Les feux zombies sont particulièrement redoutables car ils sont difficiles à détecter et à éteindre. Ils se propagent lentement dans les couches organiques du sol, parfois à plusieurs mètres de profondeur, et peuvent resurgir des semaines après avoir été supposés éteints. « Un feu zombie peut passer inaperçu pendant tout l’hiver, puis réapparaître brutalement, prenant les équipes par surprise », prévient le capitaine Sylvain Lefèvre, porte-parole des pompiers de la Saskatchewan.

Ils libèrent également d’immenses quantités de carbone stocké dans les sols, contribuant ainsi au réchauffement climatique. Une étude de l’Université de l’Alaska a estimé qu’un feu zombie peut émettre jusqu’à 100 tonnes de CO2 par hectare, soit l’équivalent de 20 voitures en un an.

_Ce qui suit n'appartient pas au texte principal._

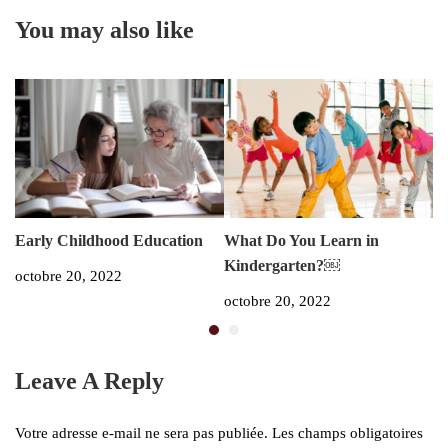
You may also like
Early Childhood Education
What Do You Learn in
Bu
Kindergarten?￼
Sk
octobre 20, 2022
octobre 20, 2022
oc
Leave A Reply
Votre adresse e-mail ne sera pas publiée.
Les champs obligatoires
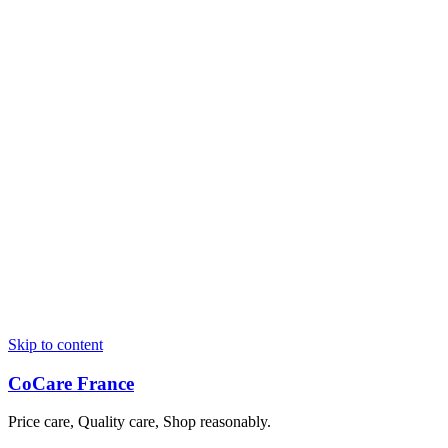
Skip to content
CoCare France
Price care, Quality care, Shop reasonably.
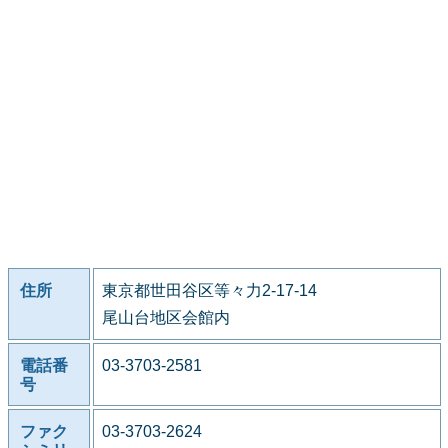
住所
東京都世田谷区等々力2-17-14
尾山台地区会館内
電話番
03-3703-2581
号
ファク
03-3703-2624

Des méthodes de lutte en évolution

Face à cette menace, les pompiers développent de nouvelles stratégies. L’utilisation de drones équipés de caméras thermiques permet de repérer les points chauds sous la surface. « Nous pouvons désormais cartographier les zones à risque avant le printemps et intervenir préventivement », explique le lieutenant Marie Dupont, experte en lutte contre les incendies de forêt.

En parallèle, des techniques de brûlage contrôlé sont testées pour réduire la charge de combustible organique. Les autorités canadiennes ont investi 50 millions de dollars canadiens en 2024 pour financer la recherche et l’équipement dédié aux feux zombies.

Un enjeu mondial

Si le phénomène est surtout documenté en Amérique du Nord et en Sibérie, il pourrait s’étendre à d’autres régions boréales, comme la Scandinavie ou la Russie. « Avec le réchauffement, les zones de permafrost diminuent, offrant de nouveaux terrains propices aux feux zombies », prévient le GIEC dans son dernier rapport. Les pompiers français, bien que moins confrontés à ce type d’incendie, suivent de près les avancées scientifiques pour adapter leurs méthodes.